Sawdust is problematic - remember, you need heat, fuel and oxygen, and the packed dust allows little of the third. Shavings from the planer or jointer, on the other hand, are pretty easily burned. Problem is, they're awful tough to get into the stove without making a mess.

We make big doobies with shavings and full sheets of newsprint for fire lighting, and sometimes, when the shop's just too dirty, we use them as quick flame over a bed of coals, which, BTW, is the only way to reliably do _dust_ that I know of.

Reply to
George

It makes poor fuel. It just burns up quickly and produces little heat - if, that is, you don't snuff the fire with the sawdust. I've burned a lot of it in my stove simply to get rid of it but I sure would not count on it as a fuel source.

Reply to
Mike Marlow

Sawdust does not make good fuel for a wood stove. Make a compost pile and mix grass clippings (or other green stuff) with the sawdust. In six months you'll have rich humus for flower beds, vegetable garden, or shrubs.

Reply to
Phisherman

Sawdust is fine, but it tends to burn very slowly. It compacts into a solid pile and smoulders from the bottom. Good for keeping a stove in overnight, but it doesn't produce much heat for the size of grate. Many woodworkers burn lump offcuts for heat, then fill up with sawdust last thing at night.

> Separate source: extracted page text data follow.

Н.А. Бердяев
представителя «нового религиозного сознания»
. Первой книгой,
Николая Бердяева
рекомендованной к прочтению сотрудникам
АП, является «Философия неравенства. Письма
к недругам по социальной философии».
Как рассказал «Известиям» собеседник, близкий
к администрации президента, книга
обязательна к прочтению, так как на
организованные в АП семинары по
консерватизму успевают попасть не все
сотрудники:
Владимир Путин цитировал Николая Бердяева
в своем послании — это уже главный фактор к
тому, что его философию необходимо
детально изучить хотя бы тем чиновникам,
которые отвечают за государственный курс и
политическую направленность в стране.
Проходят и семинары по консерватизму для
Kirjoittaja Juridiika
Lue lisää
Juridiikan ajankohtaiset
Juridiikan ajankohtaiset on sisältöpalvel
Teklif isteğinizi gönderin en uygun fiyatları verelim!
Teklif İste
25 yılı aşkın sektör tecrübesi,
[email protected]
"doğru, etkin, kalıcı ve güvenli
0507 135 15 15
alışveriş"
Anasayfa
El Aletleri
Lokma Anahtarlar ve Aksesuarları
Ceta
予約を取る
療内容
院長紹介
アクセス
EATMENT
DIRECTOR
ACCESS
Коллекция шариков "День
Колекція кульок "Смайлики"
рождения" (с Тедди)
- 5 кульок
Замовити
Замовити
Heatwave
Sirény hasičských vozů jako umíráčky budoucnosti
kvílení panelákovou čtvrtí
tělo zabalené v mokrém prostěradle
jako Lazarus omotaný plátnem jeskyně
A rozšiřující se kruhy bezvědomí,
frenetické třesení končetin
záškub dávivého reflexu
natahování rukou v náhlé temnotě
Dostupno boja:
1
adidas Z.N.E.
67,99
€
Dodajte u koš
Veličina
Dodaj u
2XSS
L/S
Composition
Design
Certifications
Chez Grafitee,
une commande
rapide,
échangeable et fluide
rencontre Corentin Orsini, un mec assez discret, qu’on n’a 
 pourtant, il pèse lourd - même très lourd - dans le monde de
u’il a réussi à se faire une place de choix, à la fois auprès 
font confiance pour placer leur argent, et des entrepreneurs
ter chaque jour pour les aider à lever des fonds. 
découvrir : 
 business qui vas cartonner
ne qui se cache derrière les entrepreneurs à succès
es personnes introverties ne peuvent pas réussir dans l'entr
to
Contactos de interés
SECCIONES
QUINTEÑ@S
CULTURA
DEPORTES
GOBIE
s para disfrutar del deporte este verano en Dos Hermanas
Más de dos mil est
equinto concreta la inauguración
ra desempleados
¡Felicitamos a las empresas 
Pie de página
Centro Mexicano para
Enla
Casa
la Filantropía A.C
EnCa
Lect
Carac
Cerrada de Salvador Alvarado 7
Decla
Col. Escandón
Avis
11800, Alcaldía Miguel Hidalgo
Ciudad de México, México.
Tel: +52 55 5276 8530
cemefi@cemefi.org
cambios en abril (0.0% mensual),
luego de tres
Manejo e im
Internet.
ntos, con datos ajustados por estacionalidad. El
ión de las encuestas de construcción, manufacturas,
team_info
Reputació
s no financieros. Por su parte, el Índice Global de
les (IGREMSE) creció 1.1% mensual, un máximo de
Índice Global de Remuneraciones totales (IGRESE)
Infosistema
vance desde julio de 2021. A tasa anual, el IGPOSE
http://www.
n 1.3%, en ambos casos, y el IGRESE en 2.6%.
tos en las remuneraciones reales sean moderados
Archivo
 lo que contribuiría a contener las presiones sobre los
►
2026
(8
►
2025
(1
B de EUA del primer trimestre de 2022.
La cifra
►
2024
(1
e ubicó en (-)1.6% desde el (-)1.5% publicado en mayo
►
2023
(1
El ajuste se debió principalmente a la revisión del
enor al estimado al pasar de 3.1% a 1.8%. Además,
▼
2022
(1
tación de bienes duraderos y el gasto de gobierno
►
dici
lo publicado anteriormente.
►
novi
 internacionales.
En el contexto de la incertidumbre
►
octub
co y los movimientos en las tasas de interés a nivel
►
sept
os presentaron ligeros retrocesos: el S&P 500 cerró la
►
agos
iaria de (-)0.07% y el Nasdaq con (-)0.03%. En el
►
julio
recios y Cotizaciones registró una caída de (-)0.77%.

Resinous timber makes for a lot of soot - you'll need to sweep the flue more often.

Reply to
Andy Dingley

Ever see "Pres-to", a 'manufactured" fireplace log? Nothing but compressed sawdust with some 'binder' material.

There's a "log roller" for making fireplace logs out of excess newspapers. Relatively inexpensive gadget. Spreading a bunch of sawdust and/or shavings into the paper, before rolling, results in a better-burning, longer-lasting, newspaper 'log'.

Reply to
Robert Bonomi

longer-lasting,

Reply to
George

True, but there is a huge difference between a compressed log and a pig pile of sawdust. The pile will sit and smolder. Hardwood sawdust is used for smoke curing meats that way. You put a pan of sawdust on a hotplate. You can see this on my web page. Smolders and gives off smoke, does not burn and flame up.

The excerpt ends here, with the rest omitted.